From Cobourg, Ontario

William Abraham Hewitt was a leading sports journalist, administrator and innovator.

Born in Cobourg, Ontario, Hewitt moved with his family an hour east to Toronto when he was four years old. At age 15 Hewitt was made a reporter. He remained in the role of Toronto Star sports editor for 31 years

Hewitt’s true passion rested with hockey. In 1903 he got involved with the Ontario Hockey Association (OHA). For 58 years, he served as secretary of the OHA.

Nine years later he and associate Claude Robinson organized the Canadian Amateur Hockey Association (CAHA).

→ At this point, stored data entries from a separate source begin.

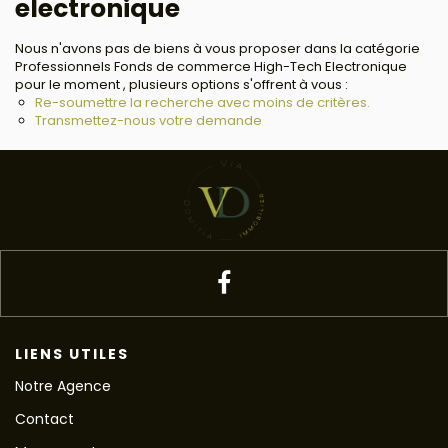
electronique
Nous n'avons pas de biens à vous proposer dans la catégorie
Professionnels Fonds de commerce High-Tech Electronique
pour le moment , plusieurs options s'offrent à vous :
Re-soumettre la recherche avec moins de critères.
Transmettez-nous votre demande
LIENS UTILES
Notre Agence
Contact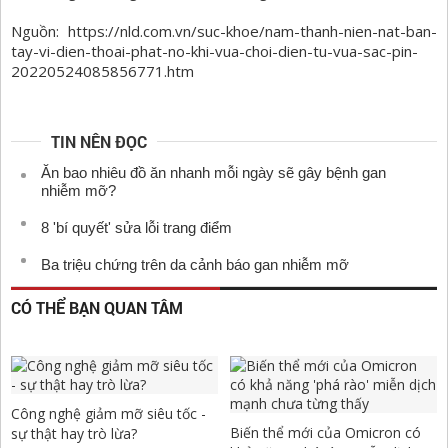
Nguồn: https://nld.com.vn/suc-khoe/nam-thanh-nien-nat-ban-
tay-vi-dien-thoai-phat-no-khi-vua-choi-dien-tu-vua-sac-pin-
20220524085856771.htm
TIN NÊN ĐỌC
Ăn bao nhiêu đồ ăn nhanh mỗi ngày sẽ gây bệnh gan
nhiễm mỡ?
8 'bí quyết' sửa lỗi trang điểm
Ba triệu chứng trên da cảnh báo gan nhiễm mỡ
CÓ THỂ BẠN QUAN TÂM
Công nghệ giảm mỡ siêu tốc -
Biến thể mới của Omicron có
sự thật hay trò lừa?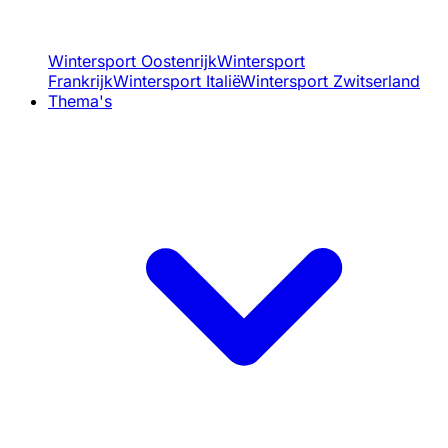
Wintersport Oostenrijk
Wintersport
Frankrijk
Wintersport Italië
Wintersport Zwitserland
Thema's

He was the referee of the first Olympic hockey game, Sweden’s 8-0 victory over Belgium at the 1920 Olympic Games.

Hewitt was inducted into the Hockey Hall of Fame in 1947.

The hockey Hewitt family (from left to right): Bruce, Bill, Foster and W.A Hewitt

Hewitt’s son, Foster Hewitt became a pioneering hockey broadcaster and also a member of the Hockey Hall of Fame.

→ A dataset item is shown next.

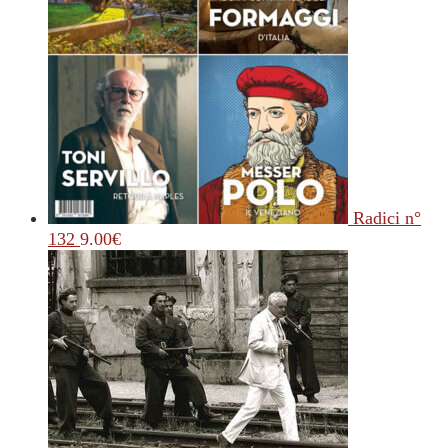
Radici n°
132
9.00
€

Foster Hewitt was most famous for his play-by-play calls for Hockey Night in Canada. In 1931, Hewitt broadcast the first game from Maple Leaf Gardens. From that time, his play-by-play descriptions became familiar to fans from coast to coast.


Cobourg is a town on Ontario Lake, in Southern Ontario 95 kilometres east of Toronto.

The Town was originally a group of smaller villages such as Amherst and Hardscrabble, which were later named Hamilton. It was renamed Cobourg in 1818, in recognition of the marriage of Princess Charlotte Augusta of Wales to Prince Leopold of Saxe-Coburg-Saalfeld.

Cobourg retains small-town atmosphere, in part due to the downtown and surrounding residential area’s status as a Heritage Conservation District.